** TASK ITEM **
State only the count of lines in the listing below that hold "LASER".

** GIVEN RECORDS **

+++++

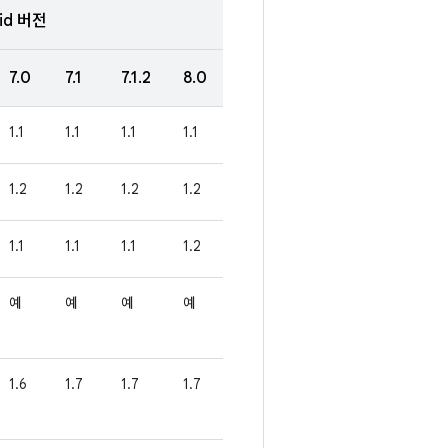
id 버전
7.0
7.1
7.1.2
8.0
1.1
1.1
1.1
1.1
1.2
1.2
1.2
1.2
1.1
1.1
1.1
1.2
예
예
예
예
1.6
1.7
1.7
1.7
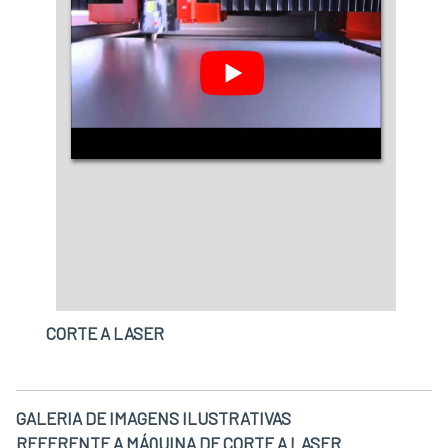
CORTE A LASER
GALERIA DE IMAGENS ILUSTRATIVAS
REFERENTE A MÁQUINA DE CORTE A LASER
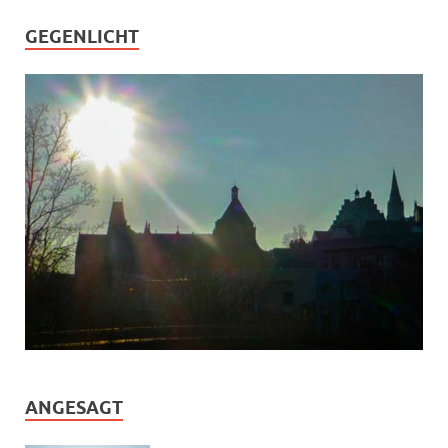
GEGENLICHT
ANGESAGT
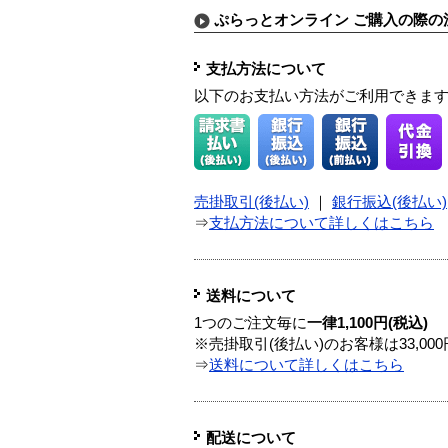
ぷらっとオンライン ご購入の際の
支払方法について
以下のお支払い方法がご利用できま
売掛取引(後払い)
｜
銀行振込(後払い)
⇒
支払方法について詳しくはこちら
送料について
1つのご注文毎に
一律1,100円(税込)
※売掛取引(後払い)のお客様は33,0
⇒
送料について詳しくはこちら
配送について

+++++

** RESPONSE **
2